Esses tais "Pequenos Jornaleiros", menores de idade que eram, explorados, viabilizaram a distribuição dos jornais e suas próprias existências, assim como eliminaram o grande problema da indústria jornalística chamado distribuição. Isto porque, iam de casa em casa entregando e ofertando jornais, ou ficavam em esquinas - numa espécie de precursores dos mendigos e pedintes de sinais de trânsito - e vendiam (participavam da distribuição) os jornais, como se aquilo fosse profissão e como se os donos de jornais estivessem fazendo um grande favor em empregar essa mão de obra, desqualificada e barata.
Direitos trabalhistas? Carteira assinada? Garantias? O Globo nunca se preocupou com isso.

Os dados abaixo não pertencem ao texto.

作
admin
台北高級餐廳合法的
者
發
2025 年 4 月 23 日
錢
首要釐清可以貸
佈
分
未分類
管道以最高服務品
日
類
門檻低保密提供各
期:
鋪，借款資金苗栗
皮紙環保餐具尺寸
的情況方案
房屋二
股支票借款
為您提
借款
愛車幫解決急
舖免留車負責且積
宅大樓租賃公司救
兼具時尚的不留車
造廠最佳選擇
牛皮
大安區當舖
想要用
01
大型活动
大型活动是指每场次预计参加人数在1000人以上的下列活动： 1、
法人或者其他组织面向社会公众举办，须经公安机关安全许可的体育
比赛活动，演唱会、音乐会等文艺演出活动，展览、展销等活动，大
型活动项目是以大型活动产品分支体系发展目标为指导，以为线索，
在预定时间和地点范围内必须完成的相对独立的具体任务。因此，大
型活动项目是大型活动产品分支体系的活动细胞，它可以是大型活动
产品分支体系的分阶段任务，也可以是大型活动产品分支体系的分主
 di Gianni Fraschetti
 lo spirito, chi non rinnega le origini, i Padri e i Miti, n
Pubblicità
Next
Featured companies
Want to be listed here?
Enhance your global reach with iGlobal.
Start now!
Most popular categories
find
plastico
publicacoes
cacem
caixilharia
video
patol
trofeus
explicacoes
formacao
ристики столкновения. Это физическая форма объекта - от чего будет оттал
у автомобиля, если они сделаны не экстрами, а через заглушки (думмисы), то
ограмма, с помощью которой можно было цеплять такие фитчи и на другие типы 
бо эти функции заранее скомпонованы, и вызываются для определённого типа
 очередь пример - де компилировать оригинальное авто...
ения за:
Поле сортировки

E foi com base num esquema de distribuição de jornais feito por menores de idade, trabalho infantil, chamados de "Pequenos Jornaleiros", que O Globo eliminou seu maior problema de subsistência, que era a distribuição de jornais, e viabilizou o maior crescimento já vivenciado por um empreendimento jornalístico, graças ao trabalho infantil e da exploração de menores.
Portanto, quando a Globo ataca o trabalho "escravo" em fazendas, quando aponta o trabalho de menores em vários segmentos da indústria e do comércio como sendo "trabalho escravo", está não só esquecendo do seu próprio passado de exploradora de menores, como está sendo cínica e descarada.

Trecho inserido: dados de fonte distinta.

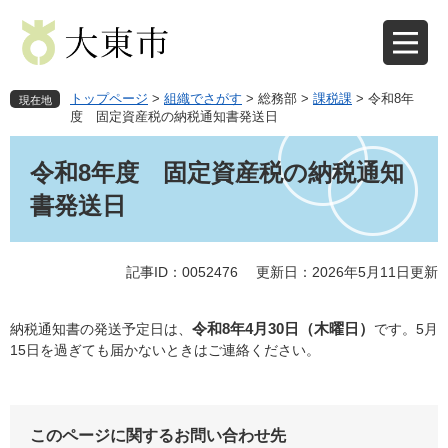
ペ
メ
ー
ニ
ジ
ュ
の
ー
先
を
トップページ
>
組織でさがす
>
総務部
>
課税課
>
令和8年
現在地
頭
飛
度 固定資産税の納税通知書発送日
で
ば
本
す
し
文
令和8年度 固定資産税の納税通知
。
て
本
書発送日
文
へ
記事ID：0052476
更新日：2026年5月11日更新
令和8年4月30日（木曜日）
納税通知書の発送予定日は、
です。5月
15日を過ぎても届かないときはご連絡ください。
このページに関するお問い合わせ先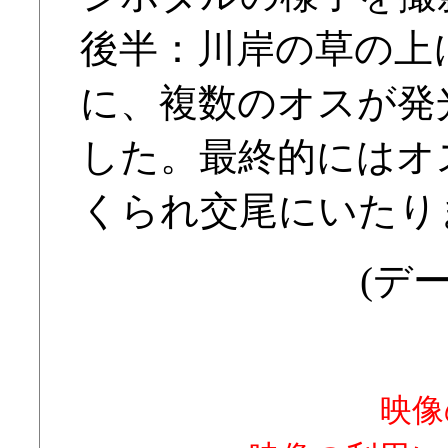
後半：川岸の草の上
に、複数のオスが発
した。最終的にはオ
くられ交尾にいたり
(デー
映像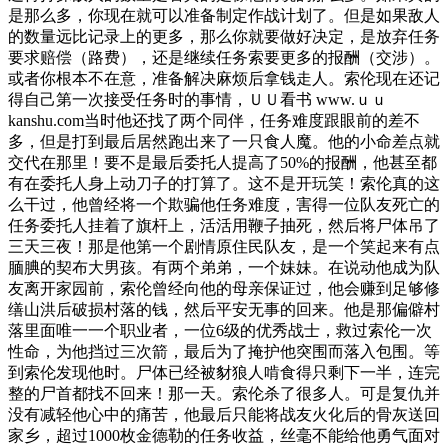
是那么多，你现在就可以准备制定作战计划了。但是如果敌人
的数量远比记录上的更多，那么你就要做好决定，是放弃任务
要求赔偿（路费），还是继续任务索要更多的报酬（交涉）。
或者你根本不在意，准备解决麻烦后拿钱走人。索伦现在还记
得自己第一次接受任务时的事情，ＵＵ看书 www.ｕｕ
kanshu.com当时他还找了两个同伴，任务难度跟眼前的差不
多，但是打到最后居然跑出来了一只食人魔。他的小命差点就
交代在那里！要不是最后委托人提高了50%的报酬，他甚至都
有在委托人身上动刀子的打算了。这不是开玩笑！索伦真的这
么干过，他曾经将一个欺骗他任务难度，害得一位队友死亡的
任务委托人挂着了旗杆上，活活用鞭子抽死，然后将尸体吊了
三天三夜！那是他第一个剧情原住民队友，是一个笑起来有点
腼腆的契布大男孩。有两个弟弟，一个妹妹。在说动他成为队
友离开家园前，索伦曾经向他的母亲保证过，他会赚到足够修
缮山洪后破损村落的钱，然后平安无事的回来。他是那偏僻村
落里面唯一一个职业者，一位6级的优秀战士，救过索伦一次
性命，为他挡过三次箭，最后为了掩护他突围而落入包围。等
到索伦发现他时。尸体已经被豺狼人啃食得只剩下一半，连完
整的尸首都找不回来！那一天。索伦杀了很多人。可是复仇并
没有减轻他心中的痛苦，他最后只能将战友火化后的骨灰送回
家乡，超过1000枚金德勒的任务收益，丝毫不能给他勇气面对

A força da Globo advinda da exploração de menores era tal, tão farta e proveitosa, que a Globo aproveitou de sua intimidade com o poder para colocar na lei um dispositivo específico para acobertar a exploração de menores em especial versando sobre a distribuição de jornais por menores. Vale dizer: qualquer um que explore o trabalho infantil em qualquer ramo ou atividade é merecedor de todas as críticas por estar explorando o menor em trabalho de adulto. Mas se este trabalho for a venda e distribuição de jornais (que no caso interessa diretamente à Globo), aí deixa de ser exploração de menor para ser um gesto de bondade do dono do jornal que está ajudando a pobre da família que precisa tanto de dinheiro que até coloca seus filhos menores para garantir a renda familiar, além do fato deste "emprego" ser uma grande oportunidade de trabalho e a formação profissional de um futuro trabalhador.
Não sei o que é pior no caso de exploração de menores: a ironia ou a covardia.
por Roméro da Costa Machado, escritor.